**Exercise prompt:** State how many lines of the records below contain the word "resolution", giving the number and nothing else.

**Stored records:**
◇ ◇ ◇ ◇

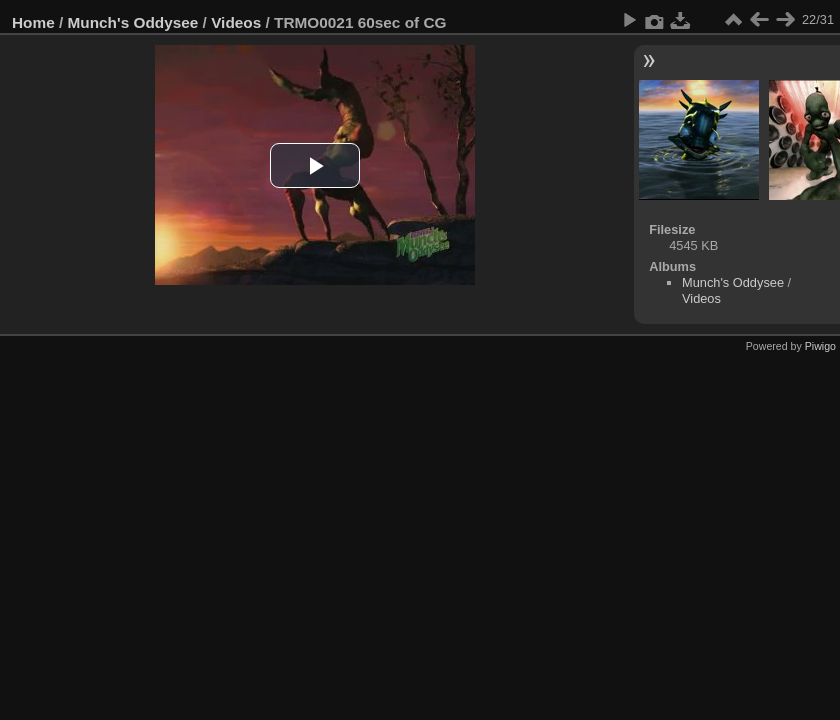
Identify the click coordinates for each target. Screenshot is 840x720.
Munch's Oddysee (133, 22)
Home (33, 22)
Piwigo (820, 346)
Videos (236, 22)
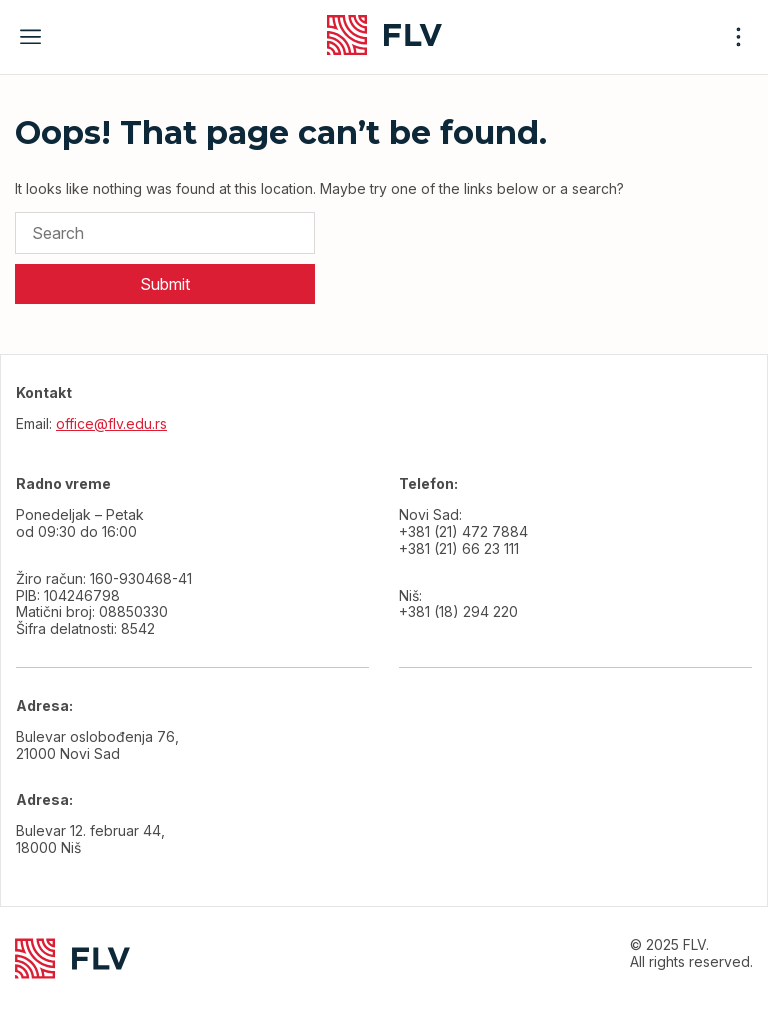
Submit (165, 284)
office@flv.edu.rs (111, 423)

◇ ◇ ◇ ◇

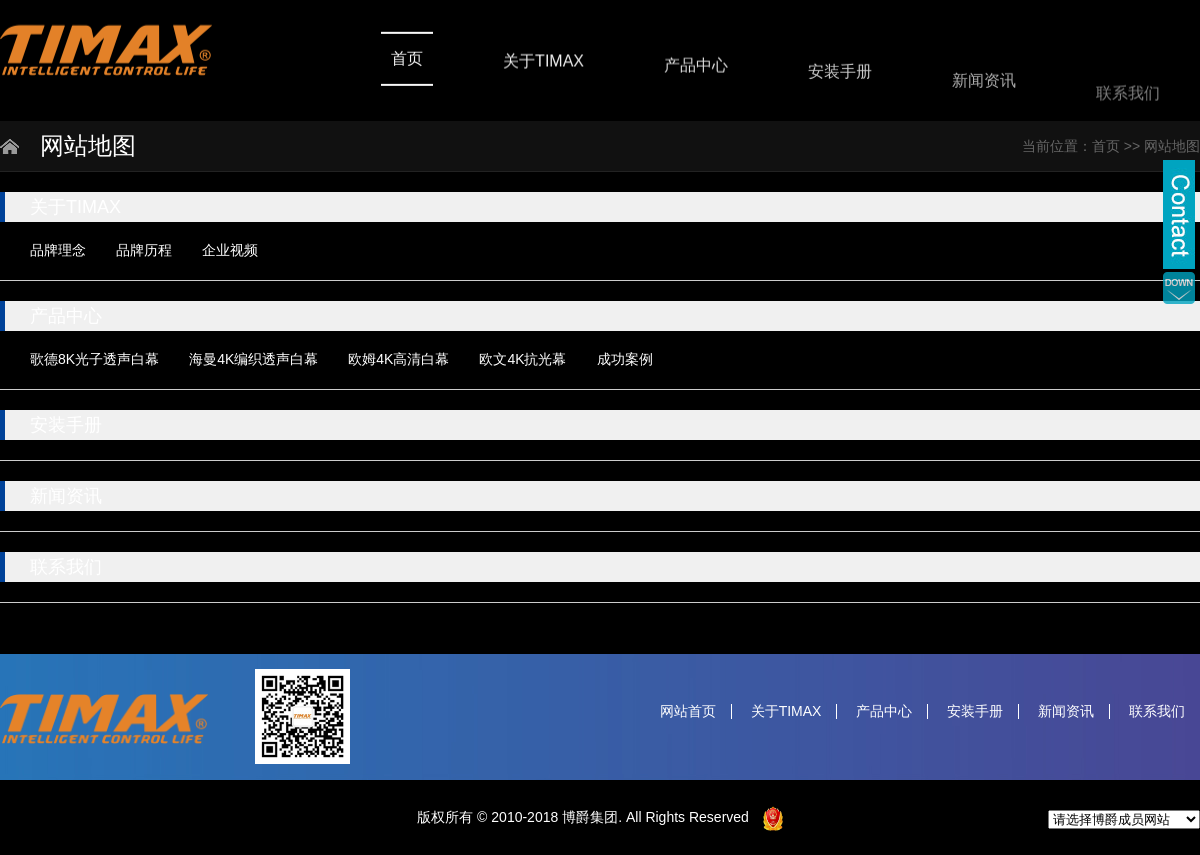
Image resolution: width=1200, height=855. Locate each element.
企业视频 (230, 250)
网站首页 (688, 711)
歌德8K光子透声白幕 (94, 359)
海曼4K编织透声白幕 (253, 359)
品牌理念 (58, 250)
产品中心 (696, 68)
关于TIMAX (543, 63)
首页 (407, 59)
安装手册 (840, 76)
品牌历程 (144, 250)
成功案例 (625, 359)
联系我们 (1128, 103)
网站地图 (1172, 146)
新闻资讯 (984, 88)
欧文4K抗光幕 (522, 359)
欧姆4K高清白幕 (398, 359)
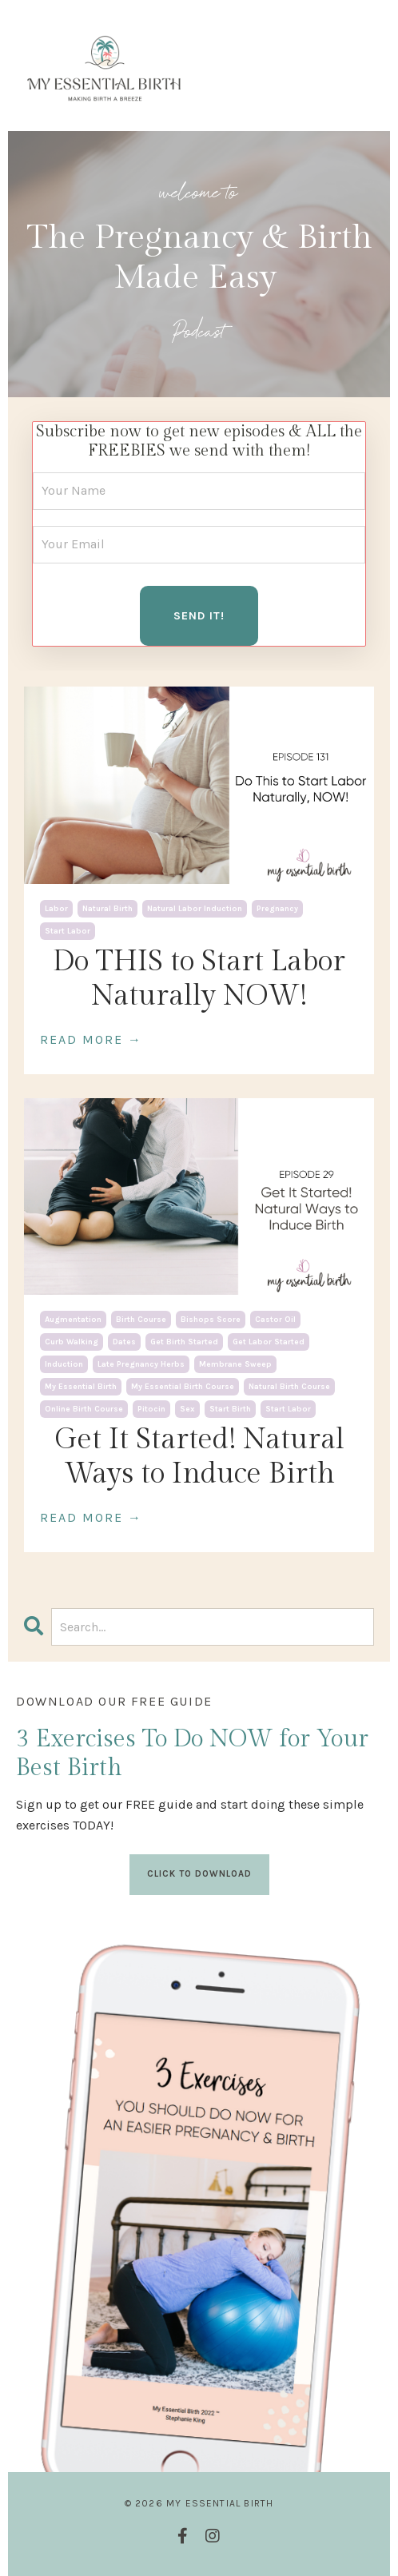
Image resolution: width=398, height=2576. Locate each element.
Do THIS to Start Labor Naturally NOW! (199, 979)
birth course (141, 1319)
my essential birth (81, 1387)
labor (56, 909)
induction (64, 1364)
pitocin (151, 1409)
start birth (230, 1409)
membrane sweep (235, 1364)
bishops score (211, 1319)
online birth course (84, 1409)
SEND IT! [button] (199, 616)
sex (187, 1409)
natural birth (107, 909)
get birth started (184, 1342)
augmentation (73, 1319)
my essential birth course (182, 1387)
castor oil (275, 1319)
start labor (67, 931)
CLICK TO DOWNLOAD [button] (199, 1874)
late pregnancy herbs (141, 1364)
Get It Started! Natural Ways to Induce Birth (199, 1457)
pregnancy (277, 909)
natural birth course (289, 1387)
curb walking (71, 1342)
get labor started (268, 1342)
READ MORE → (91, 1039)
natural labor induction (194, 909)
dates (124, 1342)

◇ ◇ ◇ ◇

**Task solution:** 2